Ruling Re-defines Dishonesty
You can see now, I suspect, that if you watch the backs of the cards when they are dealt on the table, before any player looks at the card fronts that you can identify the high stakes cards as ones which the half diamond pattern is on the opposite side of the card back to the low stakes cards.
This was crucial in ‘guessing’ the winning cards. In addition, Cheung asked the dealer to shuffle the cards using a machine rather than passing them to the players to shuffle, again, no allegation that the players interfered with the card!
Security eventually realised what Ivey and Cheung had done which helped them to identify winning and losing hands and decided to freeze their £7.7m winnings.
The pair eventually went to the Supreme Court in 2017 in order to get a decision on whether or not their actions were ‘cheating’. When the Judge looked at the issue of ‘dishonesty’ he said that in this case it was clear that Ivey and Cheung had made the requests to the Casino to do certain acts and by doing so they said they had done nothing ‘dishonest’.
As we mentioned earlier, to prove dishonesty we must show that Ivey and Cheung had known they were acting dishonestly.

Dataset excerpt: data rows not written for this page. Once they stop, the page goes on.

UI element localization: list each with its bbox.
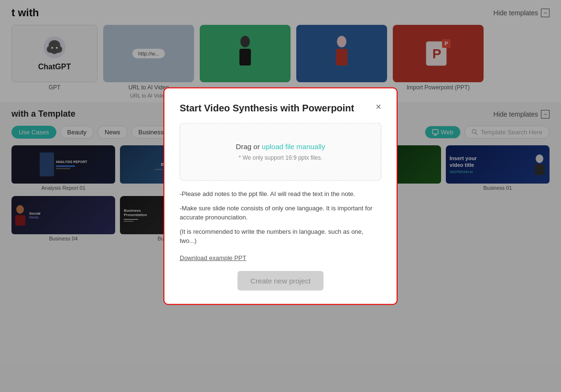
file-drop-zone[interactable]: Drag or upload file manually * We only s…: [180, 123, 381, 181]
drag-or-text: Drag or upload file manually: [190, 142, 371, 151]
drop-hint: * We only support 16:9 pptx files.: [190, 154, 371, 161]
download-example-link[interactable]: Download example PPT: [180, 254, 246, 261]
modal-close-button[interactable]: ×: [376, 102, 381, 111]
upload-link[interactable]: upload file manually: [262, 142, 325, 151]
create-project-button[interactable]: Create new project: [237, 271, 324, 290]
note-1: -Please add notes to the ppt file. AI wi…: [180, 189, 381, 199]
powerpoint-modal: Start Video Synthesis with Powerpoint × …: [163, 87, 398, 305]
modal-title: Start Video Synthesis with Powerpoint: [180, 102, 354, 114]
modal-header: Start Video Synthesis with Powerpoint ×: [180, 102, 381, 114]
note-3: (It is recommended to write the numbers …: [180, 227, 381, 245]
note-2: -Make sure slide note consists of only o…: [180, 203, 381, 222]
notes-section: -Please add notes to the ppt file. AI wi…: [180, 189, 381, 246]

They clearly did not think so.
The first check was to ask ‘did the average person believe they were dishonest?’ The Judge found the first part but then changed current thinking on dishonesty and threw out the second test as unnecessary. It is now sufficient to ask the ordinary person in the street if they thought it would be dishonest.
A fascinating story and one that is very pertinent to an investigator investigating ‘dishonesty’ offences.
As for me, I’m going to buy some playing cards and set up a game with a few friends!